Wednesday, June 16th, 2021. Time: 12 noon
Blending learning - Link for online session: meet.google.com/gzo-dhcu-hyt
Acoustic black holes (ABHs) in mechanics have borrowed their name from their counterpart in astrophysics. Everyone has a more or less precise idea of what an astrophysical black hole is. A so massive object that nothing can escape from it, even light, once crossed the so-called horizon event. In mechanics, a peculiar phenomenon was discovered in the eighties, which somewhat reminded of black holes. If the end of a beam is tailored following a power law profile, such that its thickness ideally decreases to zero, it would take an infinite amount of time for an incident travelling wave to reach the tip of the ABH. Therefore, no reflection could occur, as if the wave had entered a black hole. In practice, however, the ABH wedge has to be truncated at some point resulting in a residual thickness which totally undermines the ABH effect. Consequently, the latter remained unexploited until the beginning of this century, when it was shown that the simple inclusion of some local damping turned ABHs into an effective passive vibration control technique. In recent years, ABH indentations have been designed for beams, plates and cylindrical shells. They slow down and trap waves, showing big potential for vibration and noise reduction, as well as for enhancing mechanical-based energy harvesting devices. In addittion, arrays of ABHs exhibit typical properties of phononic crystals and metamaterials like band gap formation, negative refraction and wave lensing. The ABH effect can also be used to design anechoic terminations in ducts and we will show that, in some cases, the correspondence between acoustic and astrophysical black holes is closer than one could may expect. In this talk, we will review all such amazing properties of ABHs in mechanics.
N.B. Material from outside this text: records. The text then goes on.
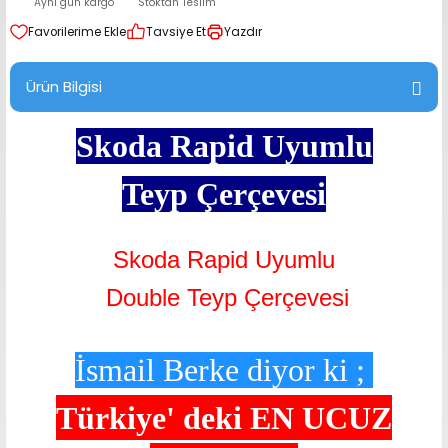
Aynı gün kargo
Stoktan Teslim
range Hoparlör Takımları
Tavsiye Et
Yazdır
Ürün Bilgisi
Skoda Rapid Uyumlu
Teyp
Çerçevesi
Skoda Rapid Uyumlu
Double Teyp Çerçevesi
İsmail Berke diyor ki ;
Türkiye' deki
EN UCUZ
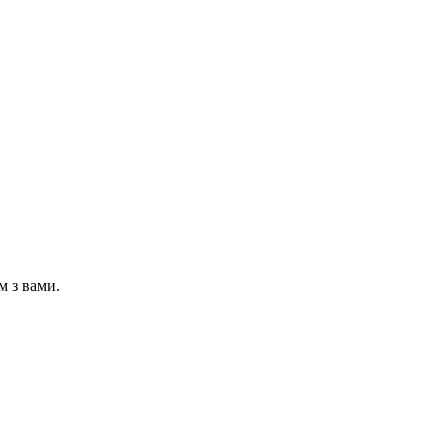
м з вами.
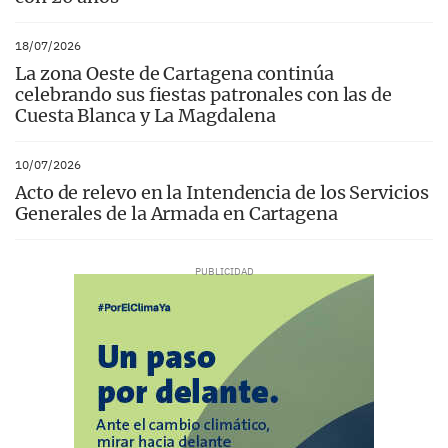
18/07/2026
La zona Oeste de Cartagena continúa
celebrando sus fiestas patronales con las de
Cuesta Blanca y La Magdalena
10/07/2026
Acto de relevo en la Intendencia de los Servicios
Generales de la Armada en Cartagena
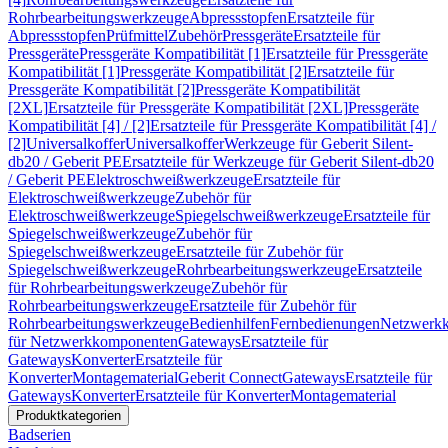
Rohrbearbeitungswerkzeuge
Abpressstopfen
Ersatzteile für
Abpressstopfen
Prüfmittel
Zubehör
Pressgeräte
Ersatzteile für
Pressgeräte
Pressgeräte Kompatibilität [1]
Ersatzteile für Pressgeräte
Kompatibilität [1]
Pressgeräte Kompatibilität [2]
Ersatzteile für
Pressgeräte Kompatibilität [2]
Pressgeräte Kompatibilität
[2XL]
Ersatzteile für Pressgeräte Kompatibilität [2XL]
Pressgeräte
Kompatibilität [4] / [2]
Ersatzteile für Pressgeräte Kompatibilität [4] /
[2]
Universalkoffer
Universalkoffer
Werkzeuge für Geberit Silent-
db20 / Geberit PE
Ersatzteile für Werkzeuge für Geberit Silent-db20
/ Geberit PE
Elektroschweißwerkzeuge
Ersatzteile für
Elektroschweißwerkzeuge
Zubehör für
Elektroschweißwerkzeuge
Spiegelschweißwerkzeuge
Ersatzteile für
Spiegelschweißwerkzeuge
Zubehör für
Spiegelschweißwerkzeuge
Ersatzteile für Zubehör für
Spiegelschweißwerkzeuge
Rohrbearbeitungswerkzeuge
Ersatzteile
für Rohrbearbeitungswerkzeuge
Zubehör für
Rohrbearbeitungswerkzeuge
Ersatzteile für Zubehör für
Rohrbearbeitungswerkzeuge
Bedienhilfen
Fernbedienungen
Netzwerk
für Netzwerkkomponenten
Gateways
Ersatzteile für
Gateways
Konverter
Ersatzteile für
Konverter
Montagematerial
Geberit Connect
Gateways
Ersatzteile für
Gateways
Konverter
Ersatzteile für Konverter
Montagematerial
Produktkategorien
Badserien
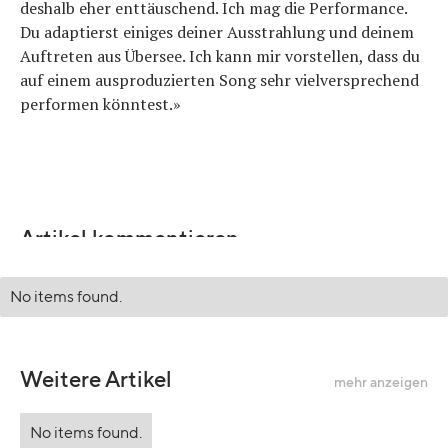
deshalb eher enttäuschend. Ich mag die Performance.
Du adaptierst einiges deiner Ausstrahlung und deinem
Auftreten aus Übersee. Ich kann mir vorstellen, dass du
auf einem ausproduzierten Song sehr vielversprechend
performen könntest.»
Artikel kommentieren
No items found.
Weitere Artikel
mehr anzeigen
No items found.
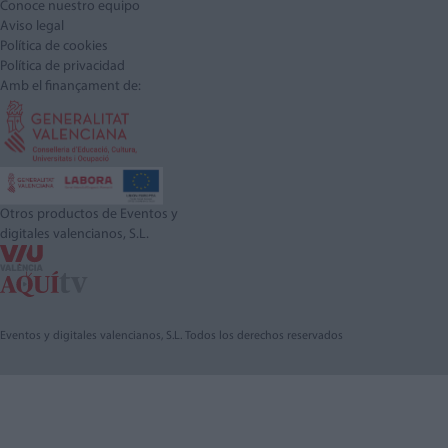
Conoce nuestro equipo
Aviso legal
Política de cookies
Política de privacidad
Amb el finançament de:
Otros productos de Eventos y
digitales valencianos, S.L.
Eventos y digitales valencianos, S.L. Todos los derechos reservados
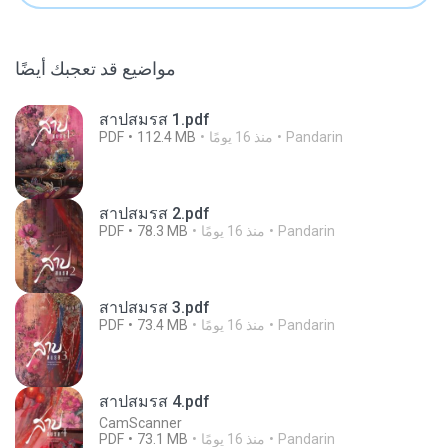
مواضيع قد تعجبك أيضًا
สาปสมรส 1.pdf
Pandarin
منذ 16 يومًا
112.4 MB
PDF
สาปสมรส 2.pdf
Pandarin
منذ 16 يومًا
78.3 MB
PDF
สาปสมรส 3.pdf
Pandarin
منذ 16 يومًا
73.4 MB
PDF
สาปสมรส 4.pdf
CamScanner
Pandarin
منذ 16 يومًا
73.1 MB
PDF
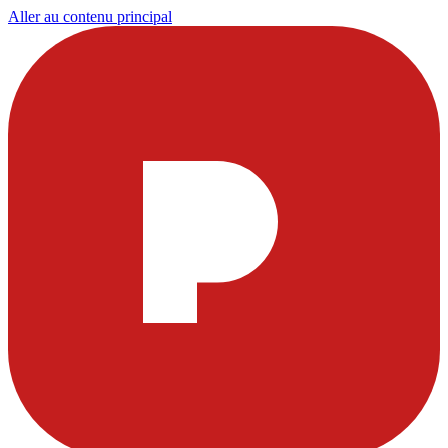
Aller au contenu principal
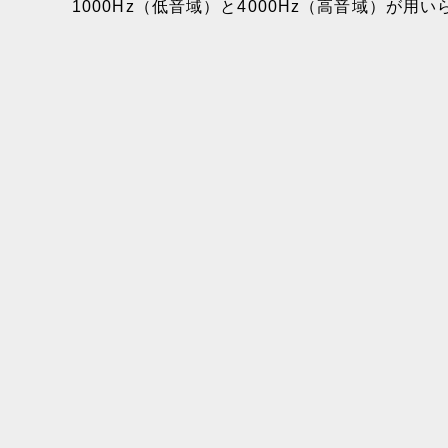
1000Hz（低音域）と4000Hz（高音域）が用い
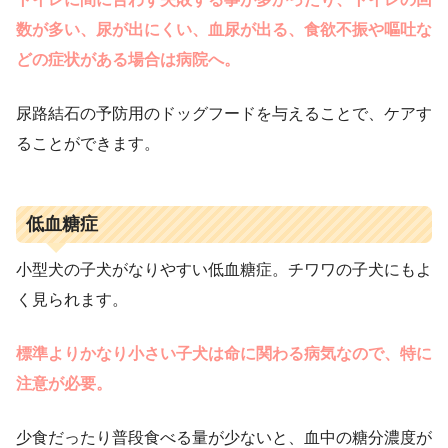
数が多い、尿が出にくい、血尿が出る、食欲不振や嘔吐な
どの症状がある場合は病院へ。
尿路結石の予防用のドッグフードを与えることで、ケアす
ることができます。
低血糖症
小型犬の子犬がなりやすい低血糖症。チワワの子犬にもよ
く見られます。
標準よりかなり小さい子犬は命に関わる病気なので、特に
注意が必要。
少食だったり普段食べる量が少ないと、血中の糖分濃度が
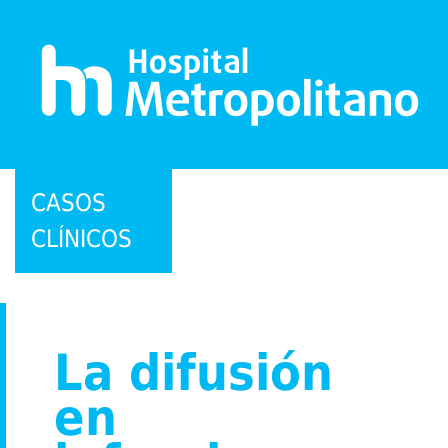
CASOS
CLÍNICOS
La difusión
en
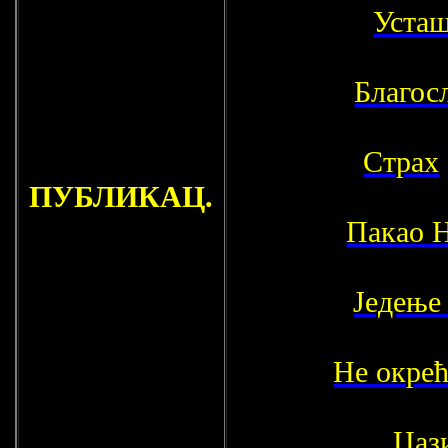
Усташ
Благос
Страх
ПУБЛИКАЦ.
Пакао 
Једење
Не окрећ
Цаз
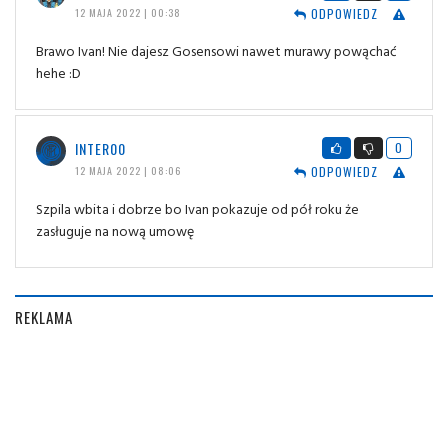
ODPOWIEDZ
12 MAJA 2022 | 00:38
Brawo Ivan! Nie dajesz Gosensowi nawet murawy powąchać
hehe :D
INTER00
0
ODPOWIEDZ
12 MAJA 2022 | 08:06
Szpila wbita i dobrze bo Ivan pokazuje od pół roku że
zasługuje na nową umowę
REKLAMA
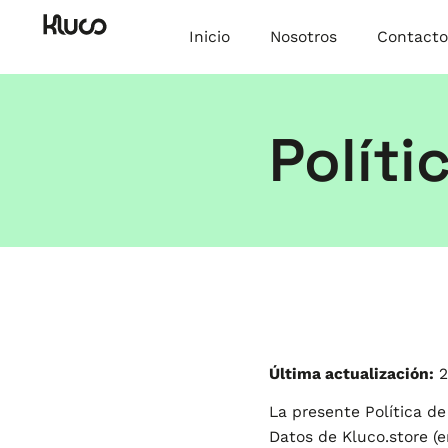
Inicio
Nosotros
Contacto
Políti
Última actualización:
2
La presente Política de
Datos de Kluco.store (en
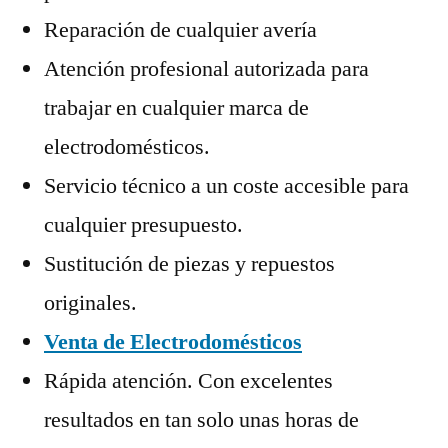
Reparación de cualquier avería
Atención profesional autorizada para
trabajar en cualquier marca de
electrodomésticos.
Servicio técnico a un coste accesible para
cualquier presupuesto.
Sustitución de piezas y repuestos
originales.
Venta de Electrodomésticos
Rápida atención. Con excelentes
resultados en tan solo unas horas de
Dr. Oriol Guasch is Full Professor at the Department of Engineering, La Salle, Universitat Ramon Llull (URL) in Barcelona, where he heads the research in acoustics within the GTM group. He holds a five-year degree in Physics from the Universitat de Barcelona (UB) and a PhD in Computational Mechanics and Applied Mathematics from the Universitat Politècnica de Catalunya (UPC). His current research lines involve computational acoustics and aeroacoustics with application to voice production, graph theory and numerical modelling of mid and high frequency vibroacoustics, theoretical and experimental transmission path analysis, parametric array technology to generate audible sound from ultrasonic collimated beams, and acoustic black holes in mechanics. Dr. Guasch has authored or coauthored a significant number of papers in first rank international scientific journals and conferences and owns two patents. He has organized and chaired many sessions at international congresses and was the general chair of the NOVEM 2018 congress. He currently serves as Subject Editor for the Journal of Sound and Vibration. Dr. Guasch has led and participated in many international and national research projects.